Last fall, Isaac Rader was the first Trece sentenced under the injunction, which bans members of the Ogden criminal street gang from associating in public, being in the vicinity of guns, drugs and alcohol, and staying out past 11 p.m.
In use successfully for 20 years in California, with some use in a handful of other states, the injunction is a first for Utah.
In November, Rader was fined $757.89 for failure to abate, as the charge is generally referred to for violating the injunction. The case was prosecuted in Ogden City Justice Court, as the violation is a class B misdemeanor. A 90-day jail sentence was suspended upon payment of the fines.
Monday was Rader's trial in 2nd District Court on appeal of the justice court conviction, which was a Trece curfew violation. Two hours of testimony were heard from nine police officers with dealings with Rader going back to 2007, mostly for crimes prosecuted in juvenile court.
Judge Scott Hadley then found Rader, 19, guilty of being a Trece gang member and, subsequently, in violation of the injunction by getting caught out past curfew last November.
He sentenced Rader to the same sentence he received in justice court.

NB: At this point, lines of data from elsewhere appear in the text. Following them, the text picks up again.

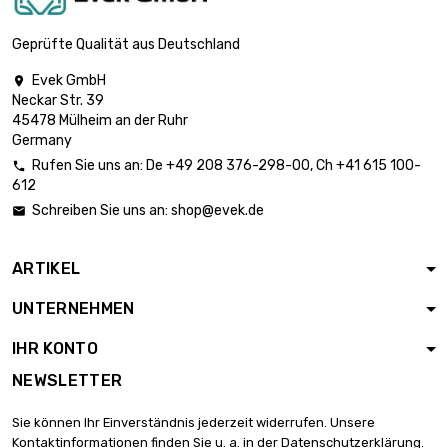
Breite : 400mm

3.283,21 €
Dicke/Stärke :
Geprüfte Qualität aus Deutschland
1.6mm
Evek GmbH

Länge : 300mm
Neckar Str. 39
Breite : 300mm

2.112,01 €
45478 Mülheim an der Ruhr
Dicke/Stärke :
Germany
1.83mm
Rufen Sie uns an:
De
+49 208 376-298-00
, Ch
+41 615 100-

Länge : 400mm
612
Breite : 400mm

3.754,69 €
Schreiben Sie uns an:
shop@evek.de

Dicke/Stärke :
1.83mm
ARTIKEL
Länge : 300mm
Breite : 300mm

2.345,13 €
UNTERNEHMEN
Dicke/Stärke :
2.03mm
IHR KONTO
Länge : 300mm
NEWSLETTER
Breite : 300mm

2.726,29 €
Dicke/Stärke :
Sie können Ihr Einverständnis jederzeit widerrufen. Unsere
2.36mm
Kontaktinformationen finden Sie u. a. in der Datenschutzerklärung.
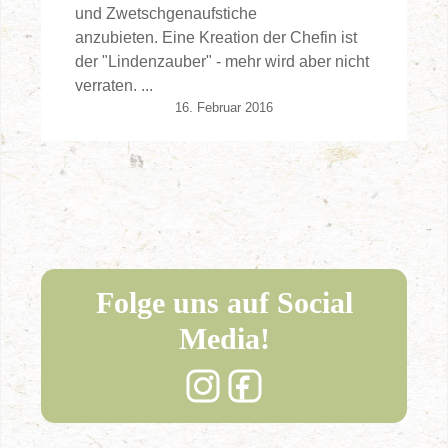
und Zwetschgenaufstiche
anzubieten. Eine Kreation der Chefin ist
der "Lindenzauber" - mehr wird aber nicht
verraten. ...
16. Februar 2016
Folge uns auf Social
Media!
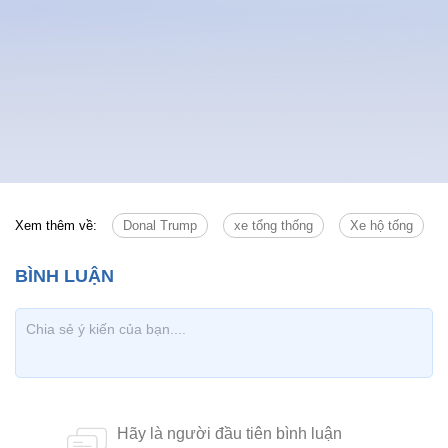
Xem thêm về:
Donal Trump
xe tổng thống
Xe hộ tống
Tin cùng chuyên mục
Tin mới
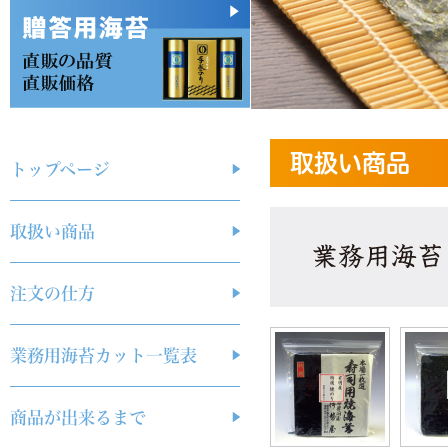
取扱い商品
トップページ
取扱い商品
注文の仕方
業務用海苔カット一覧表
商品が出来るまで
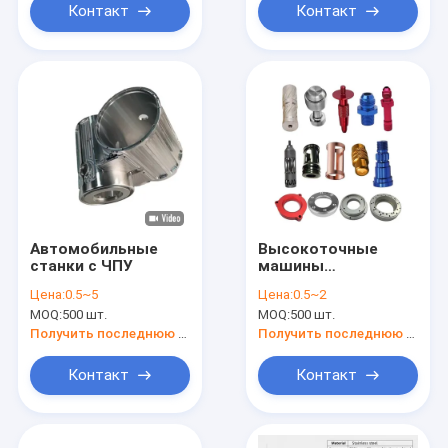
Контакт
Контакт
Автомобильные
Высокоточные
станки с ЧПУ
машины
Автокомпоненты
Цена:
0.5~5
Цена:
0.5~2
Полировка
MOQ:
500 шт.
MOQ:
500 шт.
машинных деталей
с ЧПУ
Получить последнюю цену
Получить последнюю цену
Контакт
Контакт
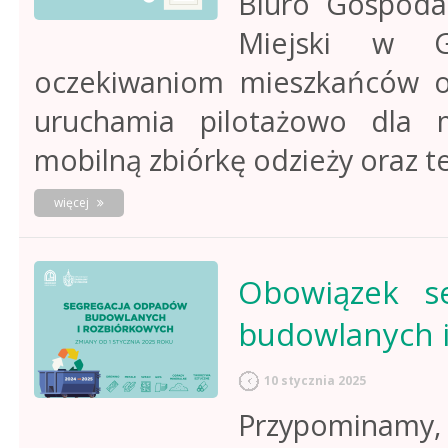
Biuro Gospoda
Miejski w G
oczekiwaniom mieszkańców od 
uruchamia pilotażowo dla 
mobilną zbiórkę odzieży oraz te
o
więcej
mobilna
zbiórka
odzieży
i
Obowiązek s
tekstyliów
budowlanych 
10 stycznia 2025
Przypominamy, 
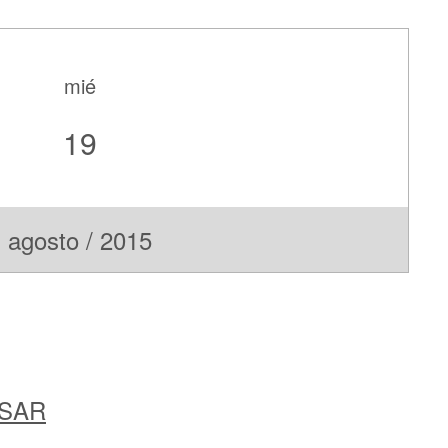
mié
19
agosto / 2015
ESAR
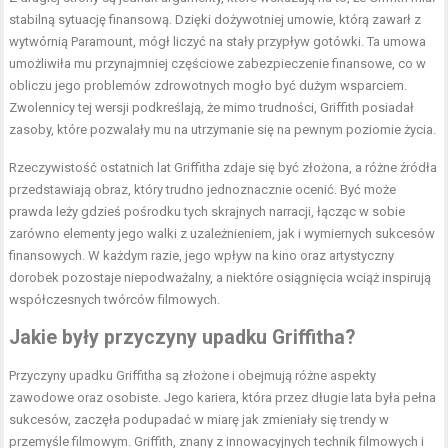
stabilną sytuację finansową. Dzięki dożywotniej umowie, którą zawarł z
wytwórnią Paramount, mógł liczyć na stały przypływ gotówki. Ta umowa
umożliwiła mu przynajmniej częściowe zabezpieczenie finansowe, co w
obliczu jego problemów zdrowotnych mogło być dużym wsparciem.
Zwolennicy tej wersji podkreślają, że mimo trudności, Griffith posiadał
zasoby, które pozwalały mu na utrzymanie się na pewnym poziomie życia.
Rzeczywistość ostatnich lat Griffitha zdaje się być złożona, a różne źródła
przedstawiają obraz, który trudno jednoznacznie ocenić. Być może
prawda leży gdzieś pośrodku tych skrajnych narracji, łącząc w sobie
zarówno elementy jego walki z uzależnieniem, jak i wymiernych sukcesów
finansowych. W każdym razie, jego wpływ na kino oraz artystyczny
dorobek pozostaje niepodważalny, a niektóre osiągnięcia wciąż inspirują
współczesnych twórców filmowych.
Jakie były przyczyny upadku Griffitha?
Przyczyny upadku Griffitha są złożone i obejmują różne aspekty
zawodowe oraz osobiste. Jego kariera, która przez długie lata była pełna
sukcesów, zaczęła podupadać w miarę jak zmieniały się trendy w
przemyśle filmowym. Griffith, znany z innowacyjnych technik filmowych i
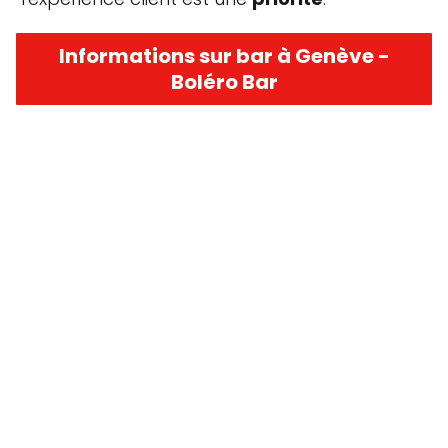
Informations sur bar à Genève -
Boléro Bar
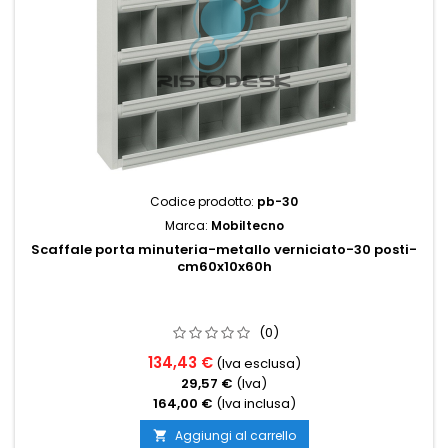
Codice prodotto:
pb-30
Marca:
Mobiltecno
Scaffale porta minuteria-metallo verniciato-30 posti-
cm60x10x60h
(0)
134,43 €
(Iva esclusa)
29,57 €
(Iva)
164,00 €
(Iva inclusa)
Aggiungi al carrello

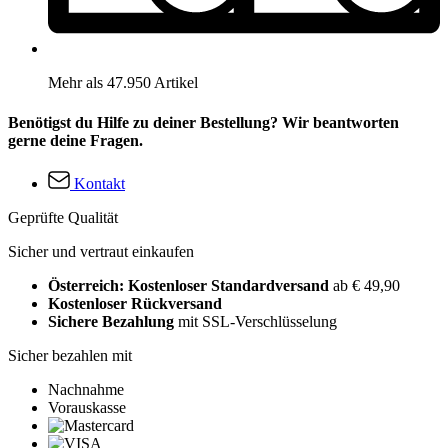
Mehr als 47.950 Artikel
Benötigst du Hilfe zu deiner Bestellung? Wir beantworten
gerne deine Fragen.
Kontakt
Geprüfte Qualität
Sicher und vertraut einkaufen
Österreich: Kostenloser Standardversand
ab € 49,90
Kostenloser Rückversand
Sichere Bezahlung
mit SSL-Verschlüsselung
Sicher bezahlen mit
Nachnahme
Vorauskasse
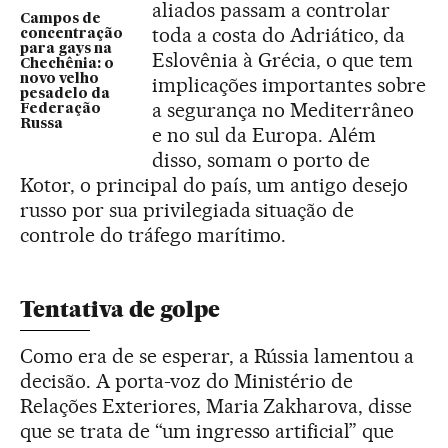
aliados passam a controlar
Campos de
toda a costa do Adriático, da
concentração
para gays na
Eslovênia à Grécia, o que tem
Chechênia: o
novo velho
implicações importantes sobre
pesadelo da
a segurança no Mediterrâneo
Federação
Russa
e no sul da Europa. Além
disso, somam o porto de
Kotor, o principal do país, um antigo desejo
russo por sua privilegiada situação de
controle do tráfego marítimo.
Tentativa de golpe
Como era de se esperar, a Rússia lamentou a
decisão. A porta-voz do Ministério de
Relações Exteriores, Maria Zakharova, disse
que se trata de “um ingresso artificial” que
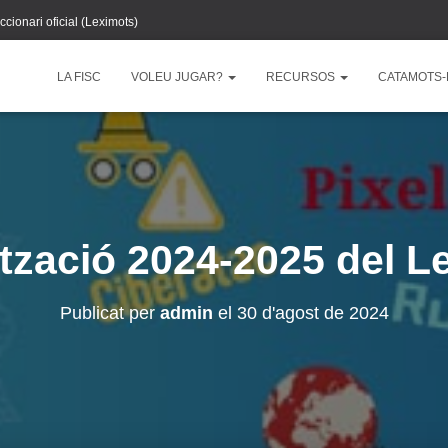
ccionari oficial (Leximots)
LA FISC
VOLEU JUGAR?
RECURSOS
CATAMOTS-
ització 2024-2025 del L
Publicat per
admin
el
30 d'agost de 2024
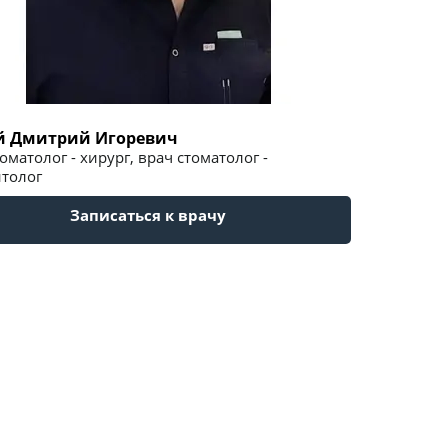
 Дмитрий Игоревич
оматолог - хирург, врач стоматолог -
толог
Записаться к врачу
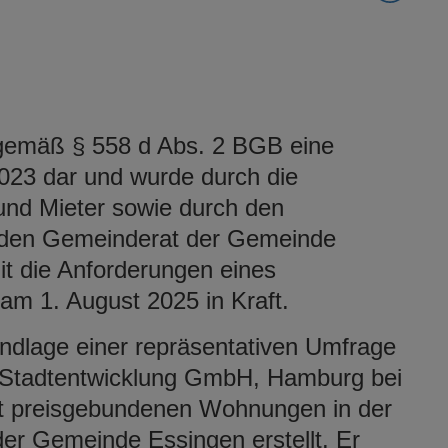
t gemäß § 558 d Abs. 2 BGB eine
023 dar und wurde durch die
 und Mieter sowie durch den
 den Gemeinderat der Gemeinde
it die Anforderungen eines
t am 1. August 2025 in Kraft.
ndlage einer repräsentativen Umfrage
d Stadtentwicklung GmbH, Hamburg bei
ht preisgebundenen Wohnungen in der
der Gemeinde Essingen erstellt. Er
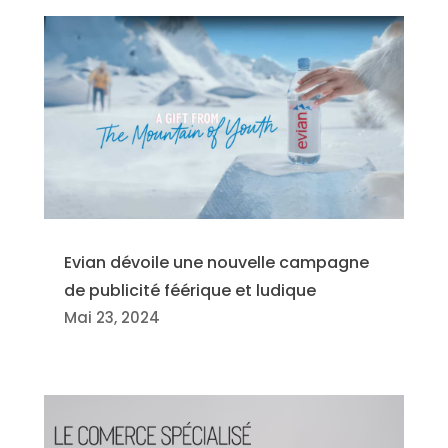
Evian dévoile une nouvelle campagne
de publicité féérique et ludique
Mai 23, 2024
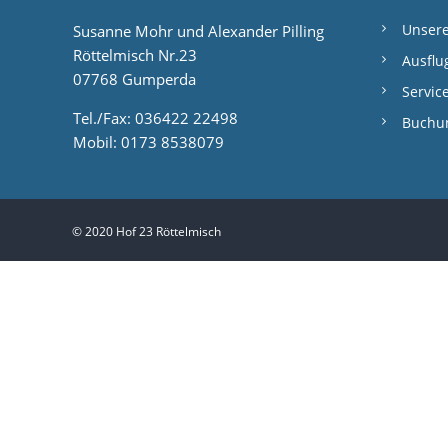
r
Unser
Susanne Mohr und Alexander Pilling
a
Röttelmisch Nr.23
Ausflu
07768 Gumperda
g
Servic
s
Tel./Fax: 036422 22498
Buchu
Mobil: 0173 8538079
n
a
v
© 2020 Hof 23 Röttelmisch
i
g
a
t
i
o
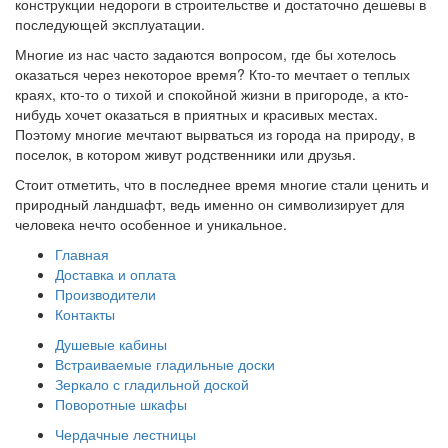
конструкции недороги в строительстве и достаточно дешевы в
последующей эксплуатации.
Многие из нас часто задаются вопросом, где бы хотелось
оказаться через некоторое время? Кто-то мечтает о теплых
краях, кто-то о тихой и спокойной жизни в пригороде, а кто-
нибудь хочет оказаться в приятных и красивых местах.
Поэтому многие мечтают вырваться из города на природу, в
поселок, в котором живут родственники или друзья.
Стоит отметить, что в последнее время многие стали ценить и
природный ландшафт, ведь именно он символизирует для
человека нечто особенное и уникальное.
Главная
Доставка и оплата
Производители
Контакты
Душевые кабины
Встраиваемые гладильные доски
Зеркало с гладильной доской
Поворотные шкафы
Чердачные лестницы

But Rader was taken into custody in open court anyway by gang detectives serving Rader with outstanding warrants.
The constitutional questions had already been largely dealt with via motions rejected by Hadley prior to Monday's trial, but Weber County Attorney Dee Smith, who handled the trial personally, was calling the case's conclusion a win for the injunction, making it 4-0 on constitutional challenges.
Smith's office co-wrote the injunction with the Ogden Police Department's Ogden Metro Gang Unit. The 331-page document details more than 100 incidents of Trece crime going back several years, ranging from murder to tagging with gang graffiti the Ogden Public Safety Building.
Last week, 2nd District Judge Ernie Jones rejected dismissal motions from three Trece lawyers claiming constitutional flaws in the injunction. They had hoped the judge would reverse himself, because it was Jones who signed the injunction into law Sept. 27 after several weeks of constitutional debate.
In October, the Utah American Civil Liberties Union joined the local lawyers in debating the injunction before the Utah Supreme Court. The justices declined to issue a stay of the injunction pending appeals.
A final trial on making the injunction permanent is promised by the handful of local defense lawyers and the Utah ACLU, probably early next year.
Both sides have said they expect the injunction to end up before the Utah Supreme Court again.
Constitutional questions raised include First Amendment concerns over free association rights plus the viability of the criteria police use to label an individual a gang member, which can come with no criminal record.